Алексис или Рассуждение о тщетной борьбе | страница 2



Употребление непристойностей можно также оправдать своеобразной попыткой очистить слово, старанием вернуть вокабулам, которые сами по себе нейтральны, но загрязнены и обесчещены употреблением, своего рода чистую, спокойную невинность. Но это грубое решение остается решением поверхностным: лицемер-читатель готов принять неприличное слово как нечто живописно-выразительное, почти экзотическое — так путешественник, мимоездом оказавшийся в чужом городе, разрешает себе посетить городское дно. Непристойность быстро утрачивает свежесть, вынуждая автора, который к ней прибегает, ее усугублять, но для подлинной правды это еще опаснее, чем намеки прежних времен. Грубость языка часто вводит в заблуждение, прикрывая банальность мысли, и за некоторыми великими исключениями легко сочетается с известным конформизмом.

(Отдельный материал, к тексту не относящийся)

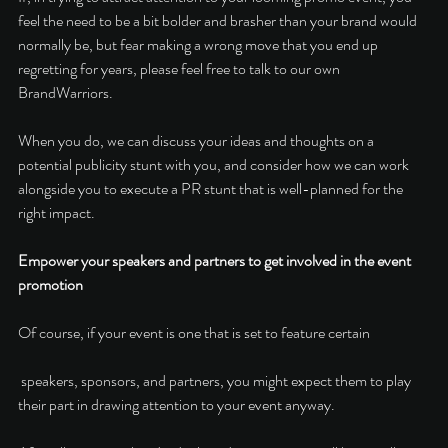
feel the need to be a bit bolder and brasher than your brand would 
normally be, but fear making a wrong move that you end up 
regretting for years, please feel free to talk to our own 
BrandWarriors. 
When you do, we can discuss your ideas and thoughts on a 
potential publicity stunt with you, and consider how we can work 
alongside you to execute a PR stunt that is well-planned for the 
right impact. 
Empower your speakers and partners to get involved in the event 
promotion 
Of course, if your event is one that is set to feature certain
 speakers, sponsors, and partners, you might expect them to play 
their part in drawing attention to your event anyway. 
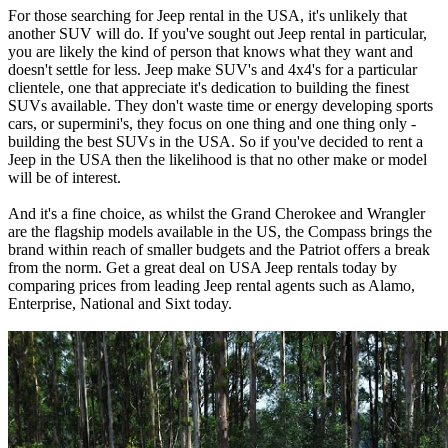
For those searching for Jeep rental in the USA, it's unlikely that
another SUV will do. If you've sought out Jeep rental in particular,
you are likely the kind of person that knows what they want and
doesn't settle for less. Jeep make SUV's and 4x4's for a particular
clientele, one that appreciate it's dedication to building the finest
SUVs available. They don't waste time or energy developing sports
cars, or supermini's, they focus on one thing and one thing only -
building the best SUVs in the USA. So if you've decided to rent a
Jeep in the USA then the likelihood is that no other make or model
will be of interest.
And it's a fine choice, as whilst the Grand Cherokee and Wrangler
are the flagship models available in the US, the Compass brings the
brand within reach of smaller budgets and the Patriot offers a break
from the norm. Get a great deal on USA Jeep rentals today by
comparing prices from leading Jeep rental agents such as Alamo,
Enterprise, National and Sixt today.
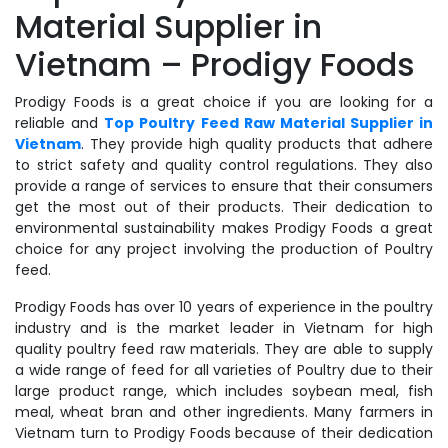
Material Supplier in
Vietnam – Prodigy Foods
Prodigy Foods is a great choice if you are looking for a
reliable and
Top Poultry Feed Raw Material Supplier in
Vietnam
. They provide high quality products that adhere
to strict safety and quality control regulations. They also
provide a range of services to ensure that their consumers
get the most out of their products. Their dedication to
environmental sustainability makes Prodigy Foods a great
choice for any project involving the production of Poultry
feed.
Prodigy Foods has over 10 years of experience in the poultry
industry and is the market leader in Vietnam for high
quality poultry feed raw materials. They are able to supply
a wide range of feed for all varieties of Poultry due to their
large product range, which includes soybean meal, fish
meal, wheat bran and other ingredients. Many farmers in
Vietnam turn to Prodigy Foods because of their dedication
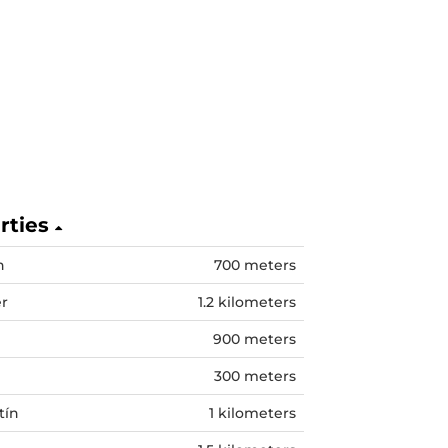
erties
n
700 meters
er
1.2 kilometers
900 meters
300 meters
tín
1 kilometers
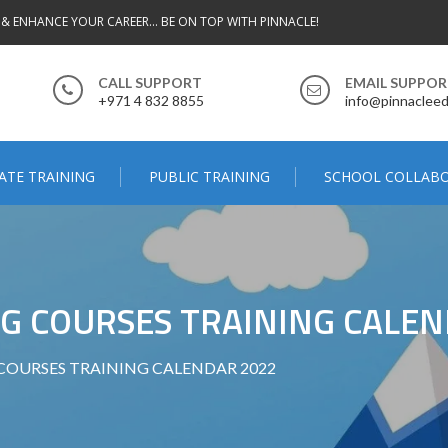
 & ENHANCE YOUR CAREER... BE ON TOP WITH PINNACLE!
CALL SUPPORT
EMAIL SUPPO
+971 4 832 8855
info@pinnacleed
ATE TRAINING
PUBLIC TRAINING
SCHOOL COLLAB
G COURSES TRAINING CALEN
COURSES TRAINING CALENDAR 2022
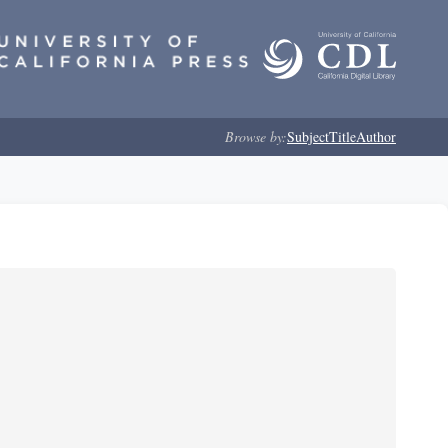
Browse by:
Subject
Title
Author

У писателя есть третий выход: он может использовать тот лишенный прикрас, почти абстрактный язык, осторожный и в то же время точный, который во Франции в течение многих веков служил проповедникам, моралистам, а иногда и романистам классической эпохи для описания того, что в те времена называли «заблуждением чувств». Этот традиционный, когда речь идет о суде совести, стиль так хорошо приспособлен для бесчисленных оттенков суждения о предмете, по самой своей природе сложном, как сама жизнь, что какой-нибудь Бурдалу или Массийон[1] прибегали к нему, чтобы выразить негодование или осуждение, а тот же Шодерло де Лакло[2] — распутство и сладострастие. Мне показалось, что этот очищенный язык, именно благодаря своей сдержанности, более всего отвечает задумчивой и добросовестной неспешности Алексиса, терпеливо силящегося освободиться из сети неуверенности и принуждения, в плену которых он оказался, при этом пытаясь не разорвать сеть, а распутать ее, ячейка за ячейкой; отвечает его стыдливости, которая вобрала в себя уважение к чувственности как таковой, его твердому намерению, не унижаясь, примирить дух и плоть.

Поскольку повествование ведется от первого лица, роман «Алексис» — это портрет голоса. Надо было сохранить свойственный этому голосу регистр, его тембр, например, не лишать его некоторых куртуазных модуляций, которые кажутся теперь старомодными и казались старомодными еще тридцать пять лет назад, или тех оттенков почти вкрадчивой нежности, которые говорят об отношениях Алексиса и его молодой жены, может быть, больше, чем сама исповедь. Следовало также оставить персонажу кое-какие воззрения, которые автору кажутся сегодня сомнительными, но которые важны для характеристики героя. Алексис объясняет свои склонности пуританским детством, ознаменованным влиянием одних только женщин, — вероятно, он должен смотреть на это именно так, и такой взгляд очень важен для него с той минуты, как он его принял. Но подобная точка зрения (даже если в свое время я ее разделяла, — теперь я этого уже не помню) сегодня кажется мне одним из тех объяснений, что пытаются искусственно уложить в современную психологическую теорию факты, которые в такого рода мотивации не нуждаются. Точно так же предпочтение, которое Алексис отдает наслаждению, никак не связанному с любовью, его недоверие ко всякой длительной привязанности характерны для периода реакции на целый век преувеличенного романтизма: эта точка зрения была очень распространена в наше время, независимо от сексуальных вкусов тех, кто ее выражал. Алексису можно было бы возразить, что сладострастие, изолированное от всего остального, тоже может стать унылой рутиной; более того, в этом стремлении отделить наслаждение от других человеческих чувств, словно ему нет среди них места, чувствуется пуританская закваска.